It’s now four years later. My credit card debt is down from $14,000 to $10,000. The student loans are in interest-only and I’m paying $1000 to these creditors a month. I drive an old Toyota. I don’t shop, but for the occasional work suit. I share a one bedroom apartment with my boyfriend and while my furniture is decent, it is from the home consignment store. I cook every night and try not to drive on the weekends. Homeownership is nowhere in my future. What is most shocking, however, is that I make $85,000 a year.
If I knew at 18 what I know at 28, I would have done things differently. I would have worked while in college. I would have worked hard during the summers to put the money toward school. I would have created a budget during the year and stuck to it. I would have turned down the credit card offers. I would have lived the thrifty life I am forced to live now.

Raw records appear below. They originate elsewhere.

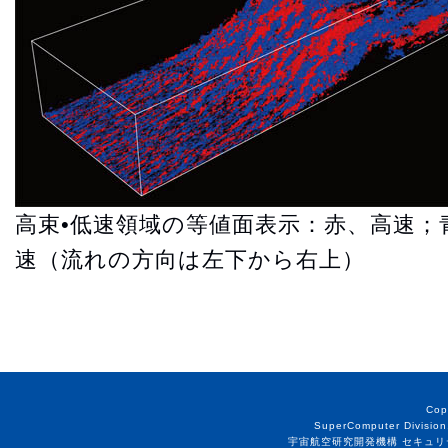
高束•低速領域の等値面表示：赤、高速；
速（流れの方向は左下から右上）
Cop
SuperComputer Division
宇宙航空研究開発機構 セキュリ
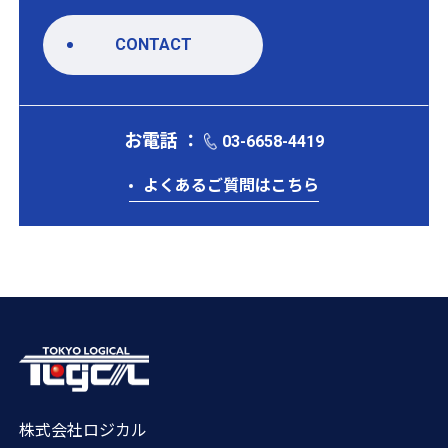
CONTACT
お電話 ：
03-6658-4419
よくあるご質問はこちら
株式会社ロジカル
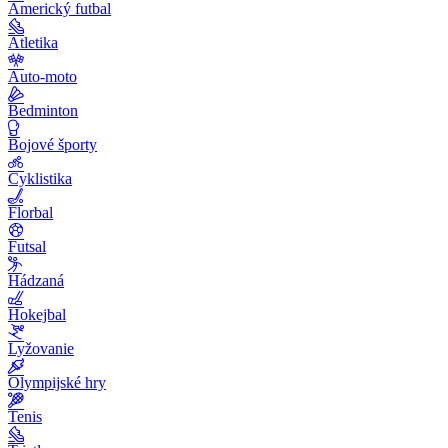
Americký futbal
Atletika
Auto-moto
Bedminton
Bojové športy
Cyklistika
Florbal
Futsal
Hádzaná
Hokejbal
Lyžovanie
Olympijské hry
Tenis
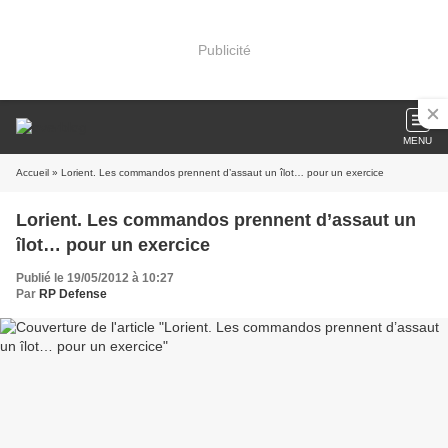
Publicité
MENU
Accueil
» Lorient. Les commandos prennent d’assaut un îlot… pour un exercice
Lorient. Les commandos prennent d’assaut un
îlot… pour un exercice
Publié le 19/05/2012 à 10:27
Par
RP Defense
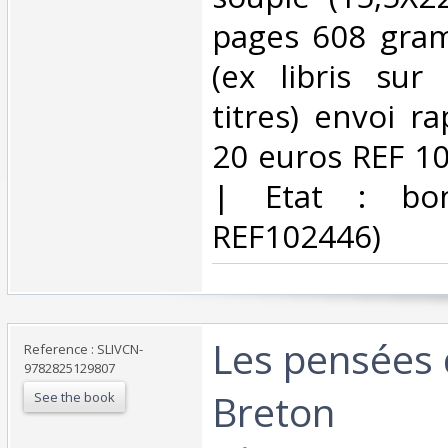
pages 608 gra
(ex libris sur
titres) envoi r
20 euros REF 1
| Etat : bon
REF102446)‎
‎Les pensées
Reference : SLIVCN-
9782825129807
Breton‎
See the book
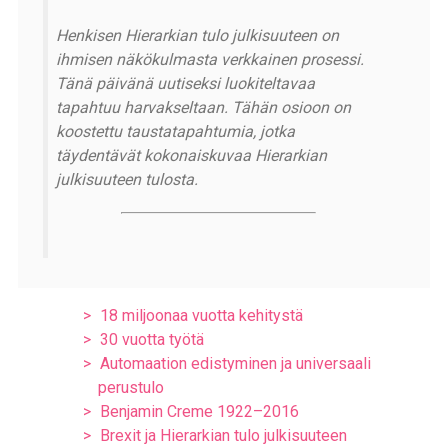
Henkisen Hierarkian tulo julkisuuteen on
ihmisen näkökulmasta verkkainen prosessi.
Tänä päivänä uutiseksi luokiteltavaa
tapahtuu harvakseltaan. Tähän osioon on
koostettu taustatapahtumia, jotka
täydentävät kokonaiskuvaa Hierarkian
julkisuuteen tulosta.
18 miljoonaa vuotta kehitystä
30 vuotta työtä
Automaation edistyminen ja universaali
perustulo
Benjamin Creme 1922–2016
Brexit ja Hierarkian tulo julkisuuteen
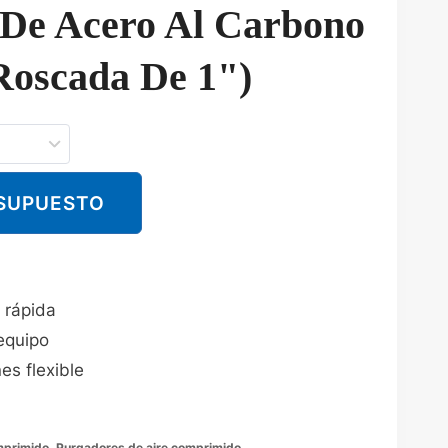
 De Acero Al Carbono
Roscada De 1")
ESUPUESTO
¡
 rápida
equipo
es flexible
mprimido
,
Purgadores de aire comprimido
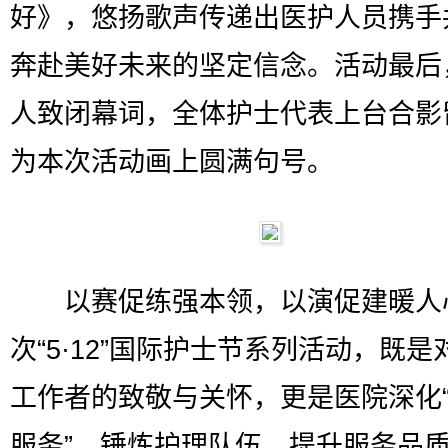
好》，悠扬歌声传递出医护人员携手
奔赴美好未来的坚定信念。活动最后
人致闭幕词，全体护士代表上台合影
为本次活动画上圆满句号。
以赛促练强本领，以演促建暖人
次“5·12”国际护士节系列活动，既是
工作者的致敬与关怀，更是医院深化
服务”、锤炼护理队伍、提升服务品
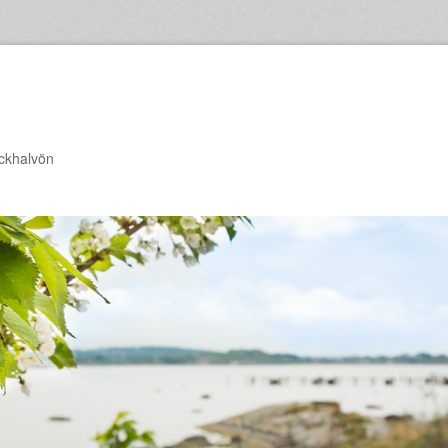
ckhalvön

Maybe I would have waited to go to law school after working a few years. I probably would have appreciated the opportunity more and studied harder. I would have stayed closer to home, maybe even at home. I would have worked during school, maybe at a paid law firm internship instead of holding 15 different part-time jobs at a time. I would have tried to finance the experience with money I had saved working after undergrad. I would have declined all expenses that I didn’t have cash to pay for in my pocket.
Today I have to reevaluate. I spend smarter and thing about the consequences of each purchase. I try to make big payments on my credit cards to bring them down. I work exceptionally hard at my job believing that hard work will one day reap its financial rewards. And I curse the student loan companies who know far more about the way debt affects young adults than an 18 year old could ever know.